2. Key Observations  
   • Total number of balls T = A + B stays constant throughout.  
   • Without loss of generality, label the boxes so that a ≤ b at each step.  
   • A move from the larger box (b) into the smaller box (a) changes the counts to:  
     – a becomes a + a = 2 a  
     – b becomes b – a  
     In other words, (a, b) → (2a, b–a).  
   • If at any point a = 0, then all T balls are in one box and we are done.  
   • If it is ever possible to collect all balls in one box, this “always move from larger into smaller” strategy will reach a = 0 in at most O(log T) moves.  
   • Since T < 2^31, doubling the smaller pile more than ~31 times would exceed T. It suffices to try up to 60 moves; if a never reaches zero, the answer is –1.

3. Full Solution Approach  
   1. Read A and B into 64-bit integers a and b.  
   2. For step = 0,1,2,… up to 60:  
      a. If a > b, swap(a, b) so that a ≤ b.  
      b. If a == 0, output the current step count and terminate.  
      c.

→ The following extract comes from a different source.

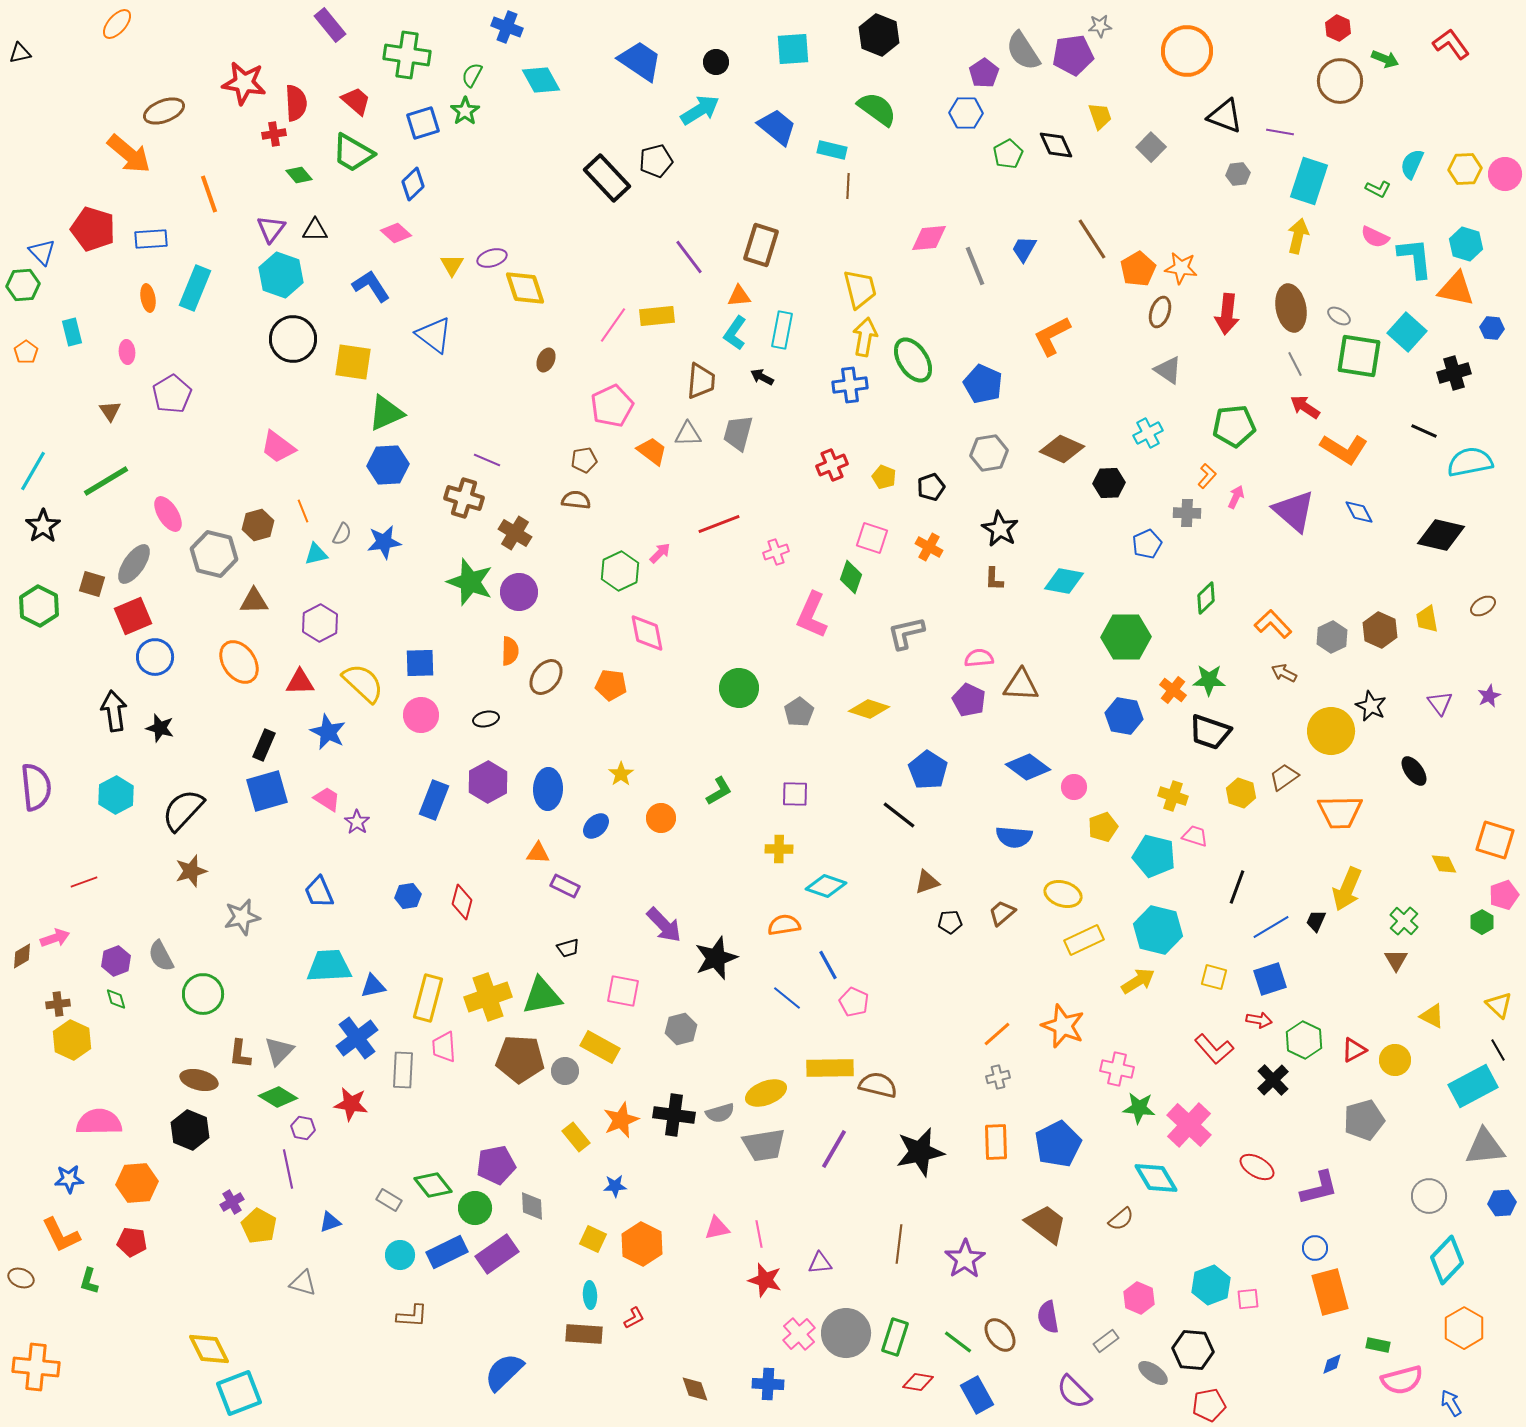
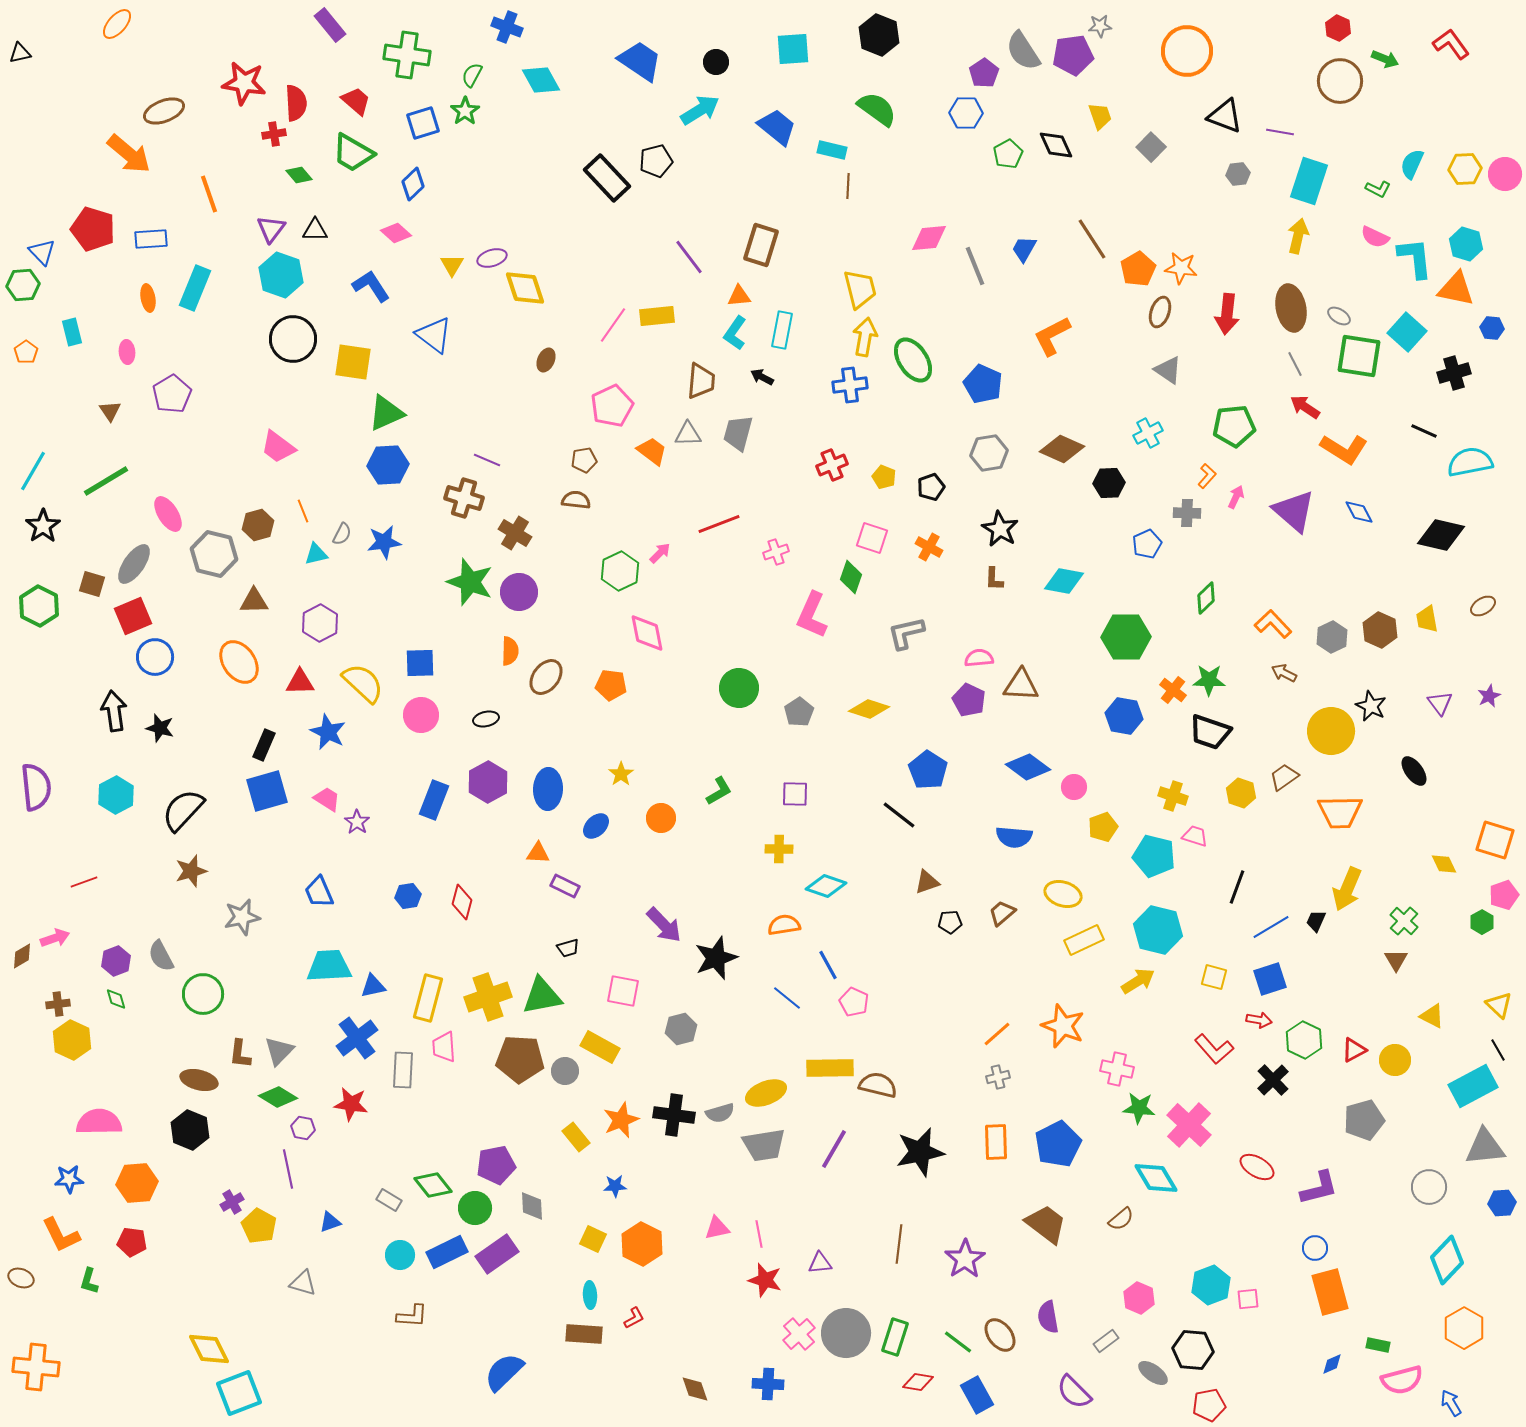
gray circle at (1429, 1196): moved 9 px up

Perform the move:  
         • b := b – a  
         • a := 2 * a  
   3. If after 60 moves a is never zero, output –1.

4. C++ Implementation with Detailed Comments  
```cpp
#include <bits/stdc++.h>
using namespace std;

// We use 64-bit integers because A+B can be up to nearly 2^31.
int main() {
    ios::sync_with_stdio(false);
    cin.tie(nullptr);

    long long a, b;
    cin >> a >> b;               // Read initial counts

    // Try at most 60 moves
    for (int moves = 0; moves <= 60; moves++) {
        // Ensure a is the smaller or equal box
        if (a > b) 
            swap(a, b);

        // If the smaller box is empty, all balls are in the other box
        if (a == 0) {
            cout << moves << "\n";
            return 0;
        }

        // Move from the larger box (b) into the smaller one (a):
        // - the larger loses 'a' balls
        // - the smaller doubles
        b -= a;
        a *= 2;
    }

    // If we did not reach a == 0 within 60 moves, it's impossible
    cout << -1 << "\n";
    return 0;
}
```

5. Python Implementation with Detailed Comments  
```python
import sys

def min_moves_to_unify(a, b):
    # We only need to try up to 60 moves
    for moves in range(61):
        # Ensure a <= b by swapping if needed
        if a > b:
            a, b = b, a
        # If the smaller pile is empty, we are done
        if a == 0:
            return moves
        # Move from b to a: b loses a, a doubles
        b -= a
        a <<= 1  # same as a = a * 2
    # If no solution found in 60 moves, it's impossible
    return -1

def main():
    data = sys.stdin.read().strip().split()
    if not data:
        return
    A, B = map(int, data[:2])
    print(min_moves_to_unify(A, B))

if __name__ == "__main__":
    main()
```

Explanation Highlights:  
- We always transfer from the box with more balls into the one with fewer balls.  
- This move pattern strictly decreases one box and doubles the other, preserving the total.  
- If it is possible to consolidate all balls into one box, this greedy process will reach one box having zero balls within a small number of steps (≤ 60). Otherwise, we report –1.